Pictures are not part of the copy. Reproduce all the records exactly.

Extracted page text data:

'''

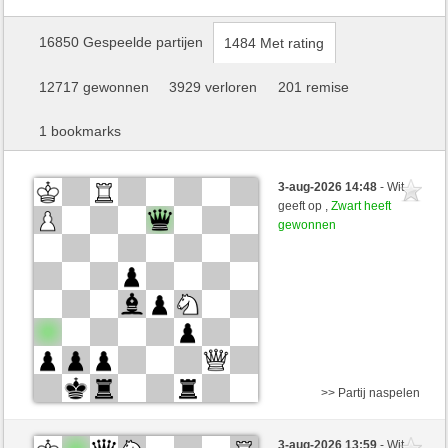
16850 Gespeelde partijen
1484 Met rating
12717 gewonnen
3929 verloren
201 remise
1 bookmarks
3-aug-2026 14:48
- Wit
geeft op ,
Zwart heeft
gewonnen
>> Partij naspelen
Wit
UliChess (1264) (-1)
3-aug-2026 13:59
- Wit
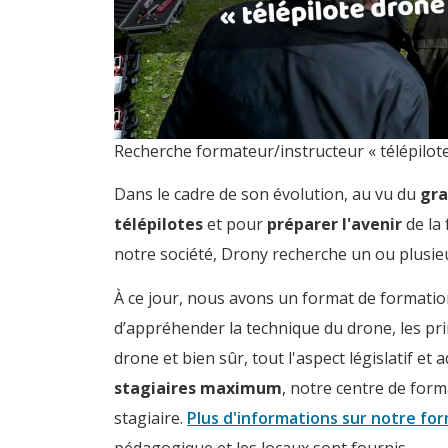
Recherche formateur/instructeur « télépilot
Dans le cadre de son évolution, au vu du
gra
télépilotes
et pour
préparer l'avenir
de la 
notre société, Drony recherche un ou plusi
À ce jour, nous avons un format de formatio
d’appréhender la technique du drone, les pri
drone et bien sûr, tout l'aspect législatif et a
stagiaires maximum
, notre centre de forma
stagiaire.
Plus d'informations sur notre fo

'''

> [Exercise solution]
16850 Gespeelde partijen
1484 Met rating
12717 gewonnen
3929 verloren
201 remise
1 bookmarks
3-aug-2026 14:48
- Wit
geeft op ,
Zwart heeft
gewonnen
>> Partij naspelen
Wit
UliChess (1264) (-1)
3-aug-2026 13:59
- Wit
Recherche formateur/instructeur « télépilot
Dans le cadre de son évolution, au vu du
gra
télépilotes
et pour
préparer l'avenir
de la 
notre société, Drony recherche un ou plusi
À ce jour, nous avons un format de formatio
d’appréhender la technique du drone, les pri
drone et bien sûr, tout l'aspect législatif et a
stagiaires maximum
, notre centre de forma
stagiaire.
Plus d'informations sur notre fo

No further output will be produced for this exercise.